Texte intégral
MINUTE N° :
TRIBUNAL JUDICIAIRE
DE LYON
POLE SOCIAL - CONTENTIEUX GENERAL
REPUBLIQUE FRANCAISE
AU NOM DU PEUPLE FRANCAIS
JUGEMENT DU :
MAGISTRAT :
ASSESSEURS :
DÉBATS :
PRONONCE :
AFFAIRE :
NUMÉRO R.G :
25 septembre 2024
Jérôme WITKOWSKI, président
Miren-Amaya FABREGOULE DECHENAUX, assesseur collège employeur
Fouzia MOHAMED ROKBI, assesseur collège salarié
Assistés lors des débats et du prononcé du jugement par Alice GAUTHE, greffière
Tenus en audience publique le 29 mai 2024
Jugement réputé contradictoire, rendu en dernier ressort, le 25 septembre 2024 par le même magistrat
S.A.S. [3] C/ CPAM DE L’ISERE
N° RG 19/01993 - N° Portalis DB2H-W-B7D-T7SR
DEMANDERESSE
S.A.S. [3]
Située [Adresse 2]
Représentée par Maître André DERUE, avocat au barreau de LYON
DÉFENDERESSE
CPAM DE L’ISERE
Située [Adresse 1]
Non comparante, ni représentée
Notification le :
Une copie certifiée conforme à :
S.A.S. [3]
Me André DERUE, vestiaire : 1698
CPAM DE L’ISERE
Une copie revêtue de la formule exécutoire :
Me André DERUE, vestiaire : 1698
Une copie certifiée conforme au dossier
EXPOSE DU LITIGE
Par courrier du 22 décembre 2017, la caisse primaire d'assurance maladie (CPAM) de l’Isère a notifié à la société [3] un indu d’un montant de 647,68 euros, correspondant à des indemnités journalières versées pour la période du 27 novembre 2017 au 12 décembre 2017, dans le cadre d’une subrogation mise en œuvre lors de l’arrêt de travail de son salarié, monsieur [S] [Y].

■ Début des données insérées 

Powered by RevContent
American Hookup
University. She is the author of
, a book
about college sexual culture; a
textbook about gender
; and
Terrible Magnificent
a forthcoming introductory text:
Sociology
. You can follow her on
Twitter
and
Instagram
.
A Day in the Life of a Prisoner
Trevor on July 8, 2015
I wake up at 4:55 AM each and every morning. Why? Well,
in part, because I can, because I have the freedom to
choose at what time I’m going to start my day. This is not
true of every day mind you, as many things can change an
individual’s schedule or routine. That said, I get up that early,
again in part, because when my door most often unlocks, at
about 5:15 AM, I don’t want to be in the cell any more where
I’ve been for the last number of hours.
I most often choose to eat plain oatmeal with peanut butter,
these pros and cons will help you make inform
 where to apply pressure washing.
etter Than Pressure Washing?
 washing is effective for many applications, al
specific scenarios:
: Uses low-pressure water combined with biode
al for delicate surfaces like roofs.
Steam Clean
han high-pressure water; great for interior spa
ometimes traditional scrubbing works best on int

Ce courrier précisait que ces indemnités journalières « ne vous sont pas dues, elles sont à régler à votre salarié ».
Par courrier du 17 janvier 2018, la société [3] a indiqué à la CPAM de l’Isère avoir déjà procédé à la restitution de la somme au salarié le 20 décembre 2017, estimant que la situation était régularisée.

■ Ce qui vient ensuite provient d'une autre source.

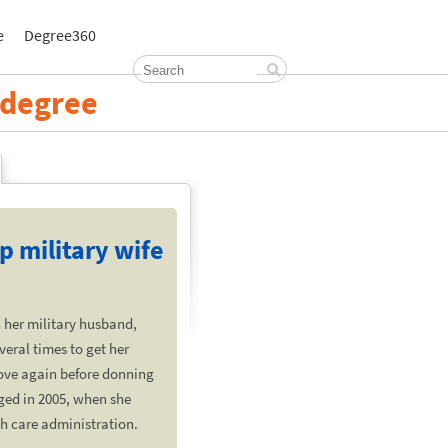
e
Degree360
h degree
p military wife
 her military husband,
veral times to get her
ove again before donning
ged in 2005, when she
th care administration.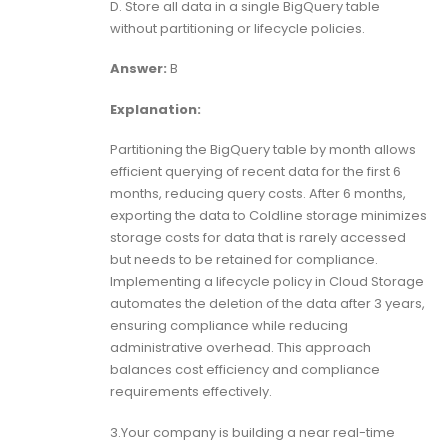
D. Store all data in a single BigQuery table
without partitioning or lifecycle policies.
Answer:
B
Explanation:
Partitioning the BigQuery table by month allows
efficient querying of recent data for the first 6
months, reducing query costs. After 6 months,
exporting the data to Coldline storage minimizes
storage costs for data that is rarely accessed
but needs to be retained for compliance.
Implementing a lifecycle policy in Cloud Storage
automates the deletion of the data after 3 years,
ensuring compliance while reducing
administrative overhead. This approach
balances cost efficiency and compliance
requirements effectively.
3.Your company is building a near real-time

Par courrier du 25 février 2019, la CPAM de l’Isère a mis en demeure la société [3] de lui rembourser la somme de 647,68 euros.
Par courrier du 11 mars 2019, la société [3] a saisi la commission de recours amiable de la CPAM de l’Isère en contestation de la mise en demeure, rappelant avoir déjà restitué les sommes litigieuses au salarié.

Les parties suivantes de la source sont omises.